Why you shouldn’t be concerned with SeaDrill’s exposure to Gulf of Mexico drilling permit delays.


Deepwater oil driller SeaDrill (SDRL) has the least exposure to the US government’s drilling permit delays amongst ultra-deepwater drillers.  They only have one rig operating in the Gulf of Mexico (West Sirius pictured).


Rig type: Semi-submersible

Name: West Sirius

Generation/type: 6th-BE

Built: 2008

Water depth (feet): 10,000

Drilling depth (feet): 35,000

Location: Gulf of Mexico

Client: BP

Current contract: Start – July 2008; Expire – July 2014; Dayrate – $474,000

Previous contract: none

Source: SeaDrill Fleet status report 4Q2010 (http://www.seadrill.com/investor_relations/fleet_update_report )

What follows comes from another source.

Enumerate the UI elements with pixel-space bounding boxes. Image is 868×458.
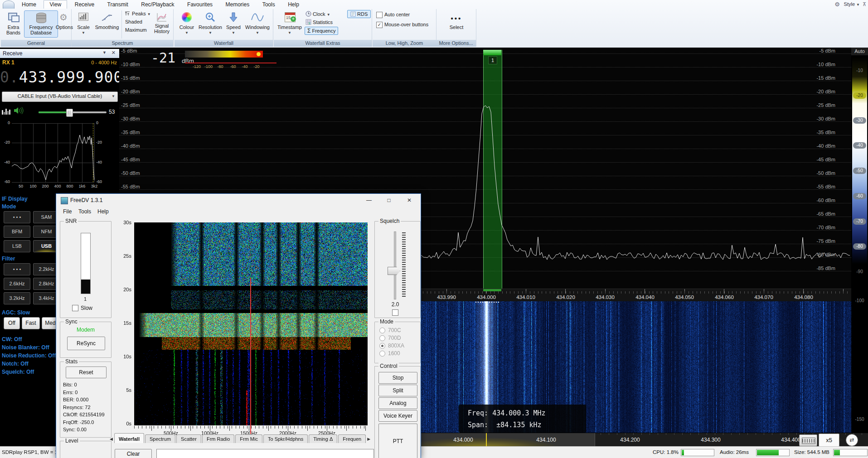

SeaDrill is paid by BP $474,000 per day regardless if they are allowed to drill or not.  However, oil companies will eventually terminate their contracts with drilling providers (like SeaDrill) if the US government doesn’t issue permits in a manner timely enough to profitably drill for oil.  The good news is that if the US government is slow to issue permits to drill, then SeaDrill is exposed the least amongst the companies mentioned in the article link above.  Transocean (RIG) has the most exposure to the Gulf of Mexico deepwater permit delays.

The West Sirius should bring in $173 million dollars in revenue per year for SeaDrill per its contract with BP.  I couldn’t find the cost to build the West Sirius in a simple Google search.

Most of SeaDrill’s rigs are in Southeast Asia waters.